This is because a large portion of that increase took place during the early years following privatisation. For instance, the increase in water bills between 1995 and 2014/2015 was significantly smaller at 9%. This signifies how most of that 40% increase happened in the first six or so years.
An explanation for the curve smoothing out in recent years can be attributed to the fact that water services remain publicly regulated – at least to an extent. Yes, private companies run water services. However, a national regulator by the name of Ofwat oversees these water suppliers in England and Wales. The result: Ofwat can set a price cap on the amount of money a water supplier can charge its customers.
With that said, this does not mean price hikes have completely stopped. For example, 2019/2020 saw an £8 annual increase for households. This followed on from a £9 raise in 2018/2019.
The previous section focused primarily on the change of water rates for domestic households. While the situation is not great from that point of view – prices will generally continue to rise, and regional monopolies ensure consumers have little choice than sticking with their water provider – recent changes have had a positive impact on businesses of all sizes.
In 2017, the commercial water market was deregulated. This means that, unlike households, businesses are not locked into a specific water suppler. They have the freedom to pick who provides their company with water services.
This has opened the door to several benefits – the most notable being the amount of money that can now be saved. Just like residents, most businesses had to suffer from a steady price hike caused by the privatisation of water services. Due to the freedom offered by deregulation, which is no longer a problem for businesses and organisations of all sizes.
Comparing quotes between different providers has presented the chance for a business to slash their water bill significantly. This has particularly been the case for those that have used Utility Bidder to land the best deal, as we use market insights and compare suppliers to find an ideal rate for those that use our services.
Of course, the more water you use, the more your business will have to pay. Yet because your general water bills can be lowered due to the above points, you can potentially use more water than before while spending approximately the same amount of money.

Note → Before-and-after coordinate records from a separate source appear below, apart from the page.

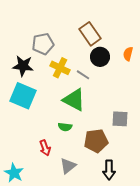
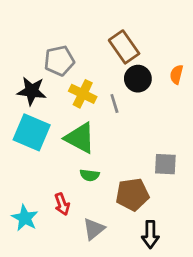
gray line: (83, 75) -> (114, 103), turned 40
green triangle: (74, 100) -> (80, 138), moved
cyan star: (14, 173) -> (25, 218), moved

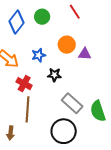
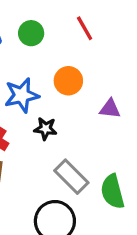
purple triangle: (85, 54) -> (110, 109), moved
blue star: (39, 55) -> (22, 95), size x1.5

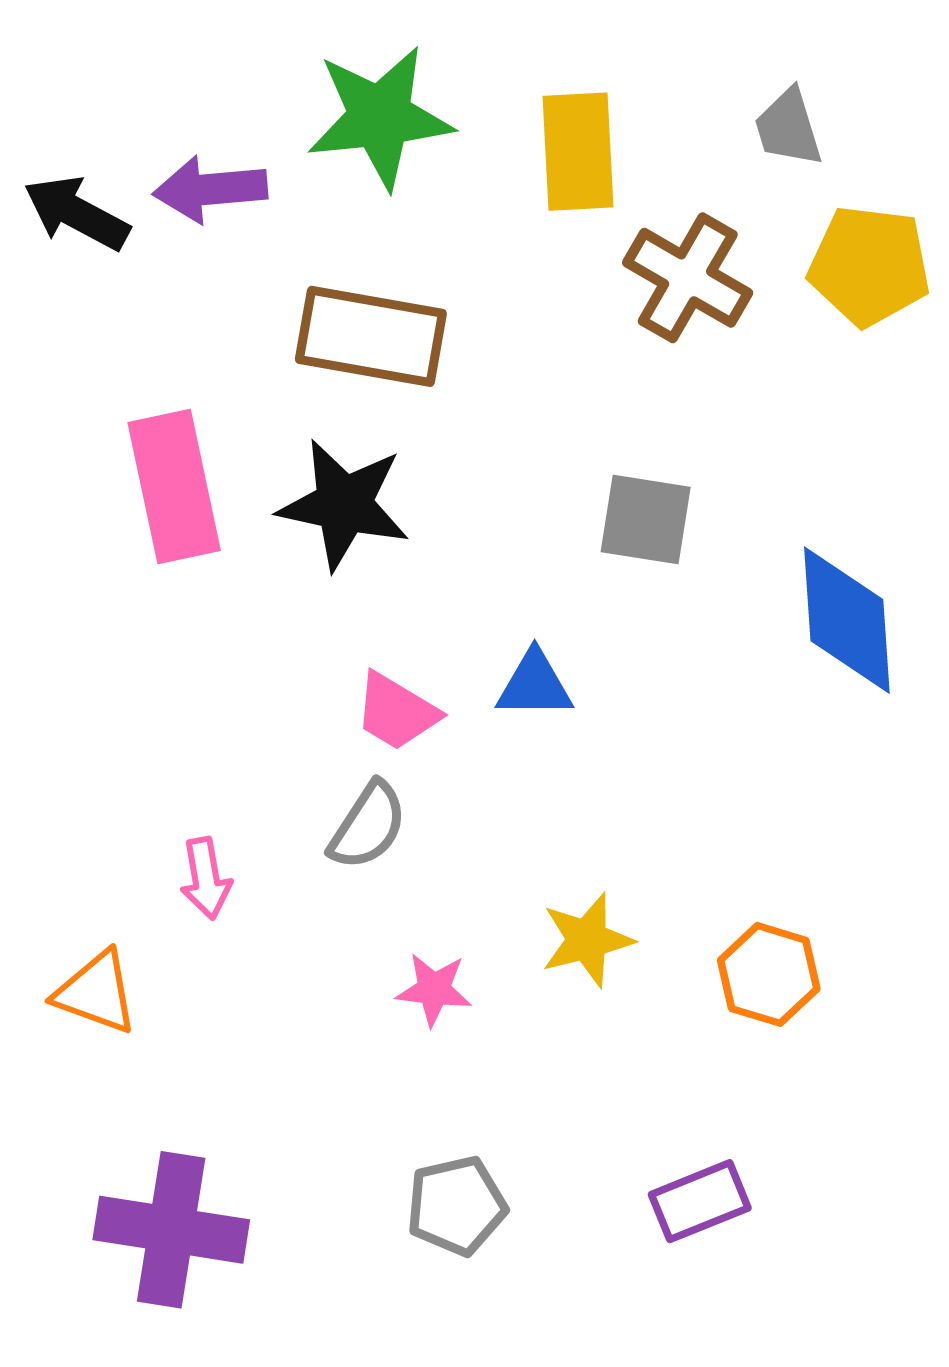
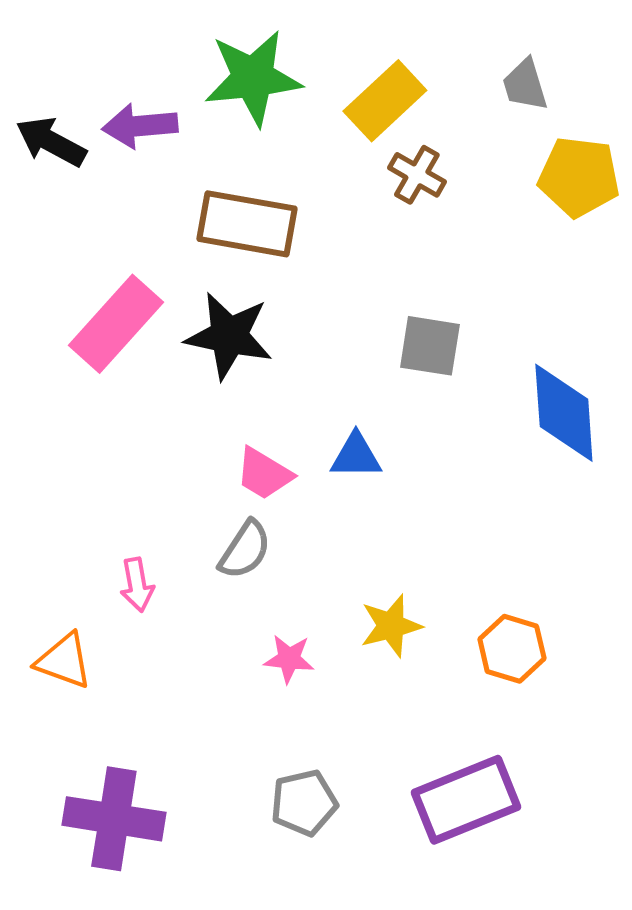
yellow rectangle: (578, 152) -> (385, 101), turned 50
brown cross: (688, 278) -> (417, 175), moved, size x0.7
pink rectangle: (174, 486) -> (116, 324), turned 54
purple rectangle: (700, 1201) -> (466, 800), size x1.6

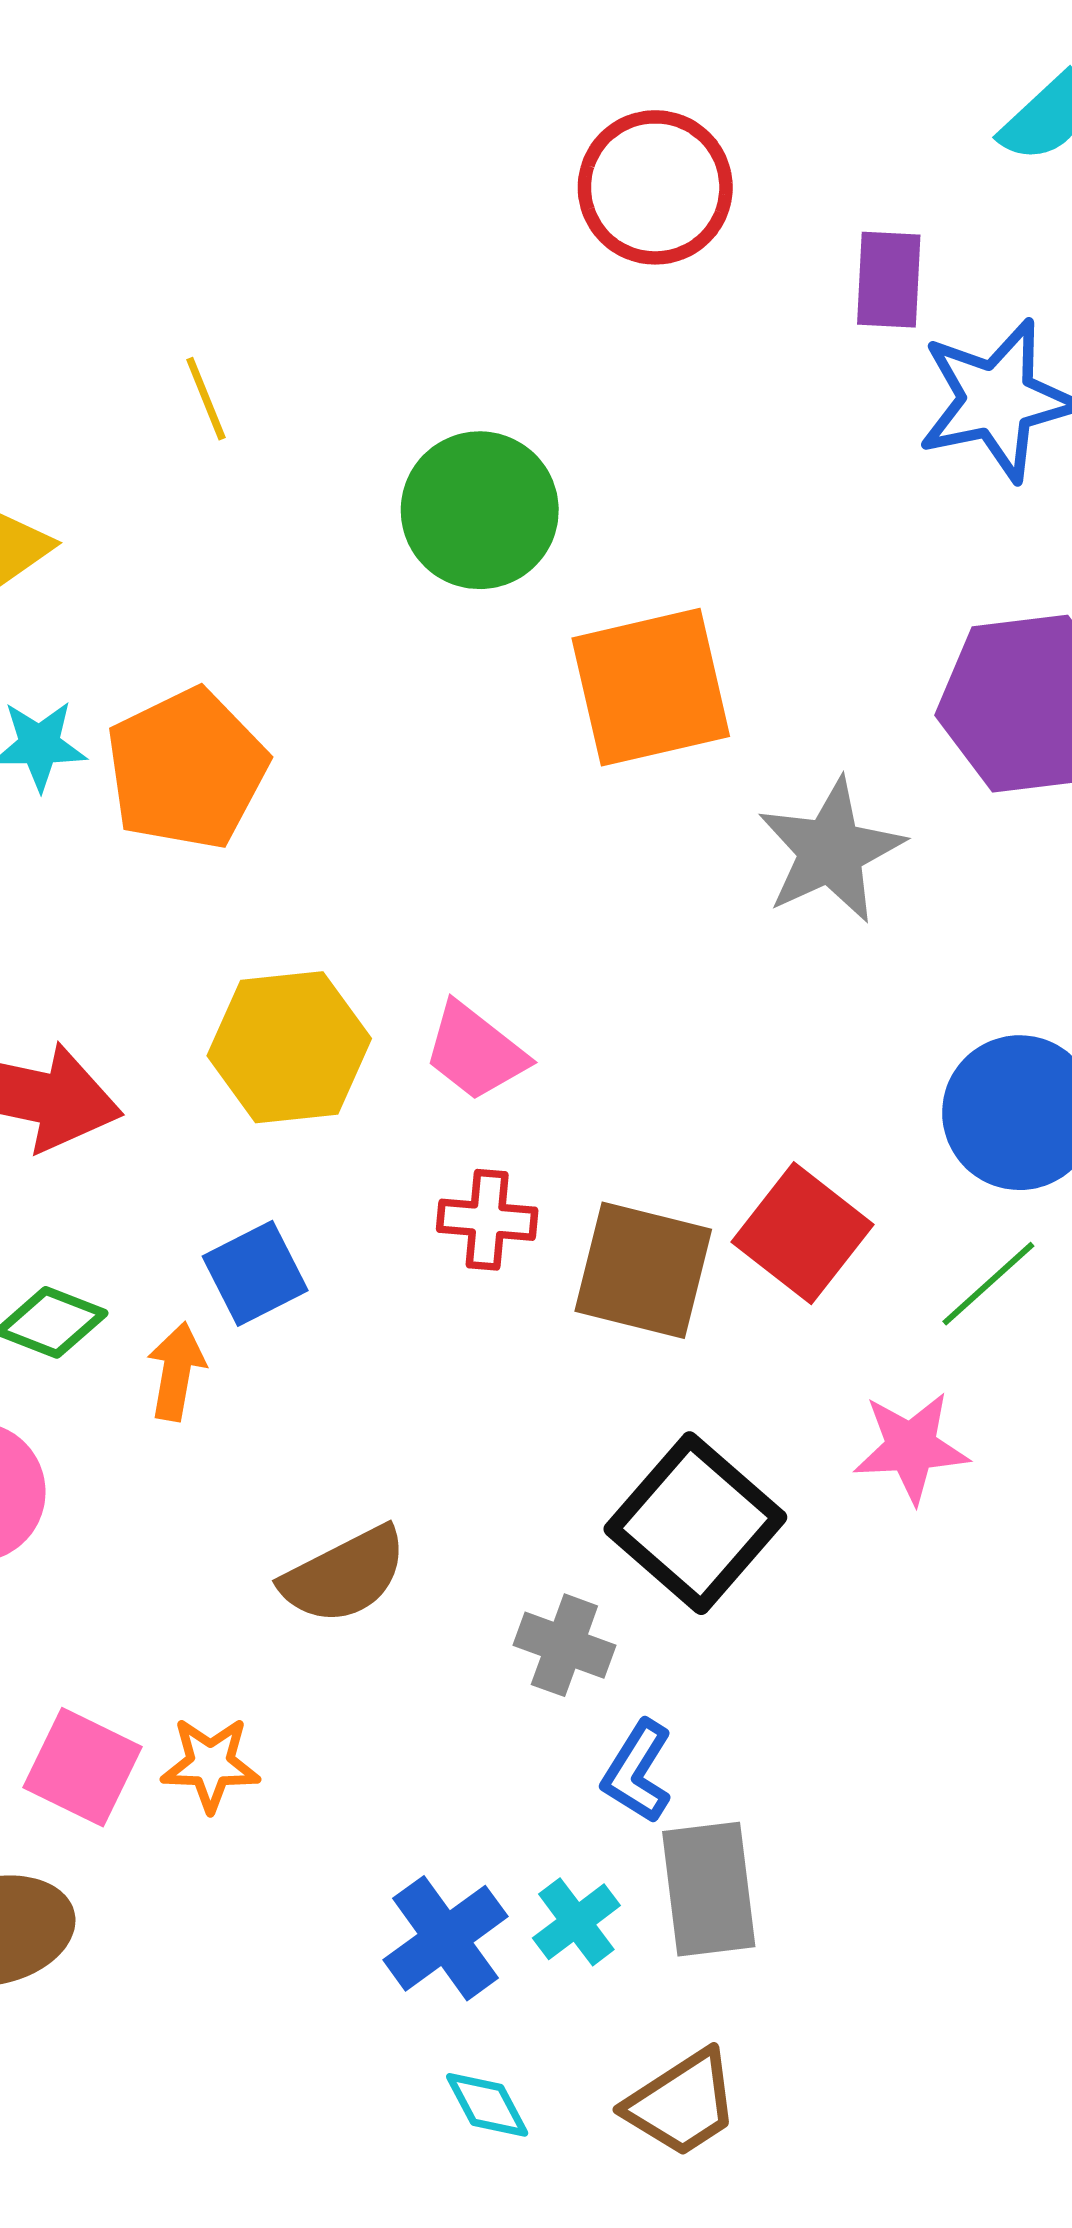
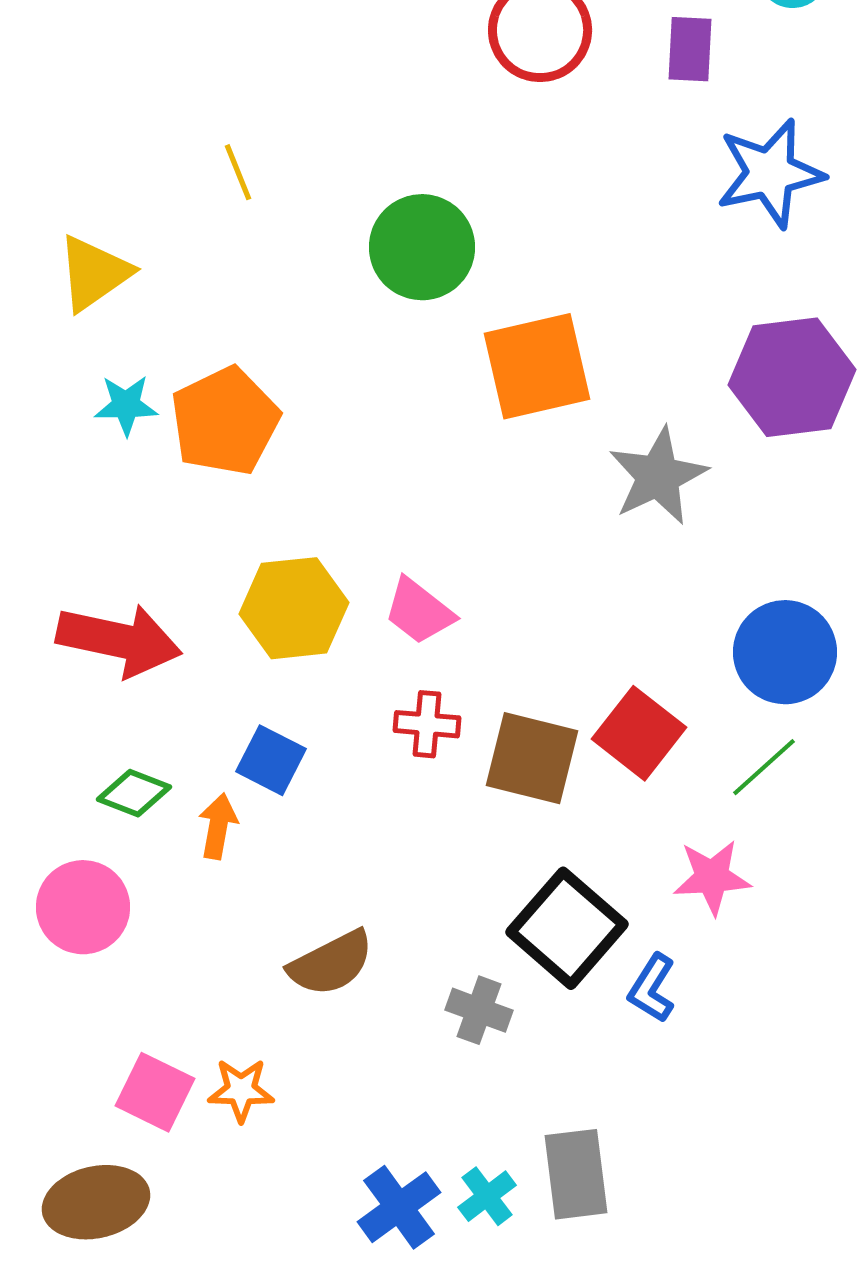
purple rectangle: (889, 280) -> (690, 49), moved
blue square: (255, 1273) -> (271, 760), turned -36
blue L-shape: (637, 1772) -> (652, 988), moved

Other contributing factors can predict your future water usage. There is a sustained push for organisations to reduce their water consumption, for example. They can utilise various methods to improve water efficiency.
Even with these points, an audit into your previous water usage can still effectively determine the amount of water your business will use in the future. If you look back at your previous three years, for instance, this will reveal your water usage levels and how this has improved, lowered, or remained the same over a sustained period. If it has gone up over those three years, it is fair to say it will keep going up to some degree in the future.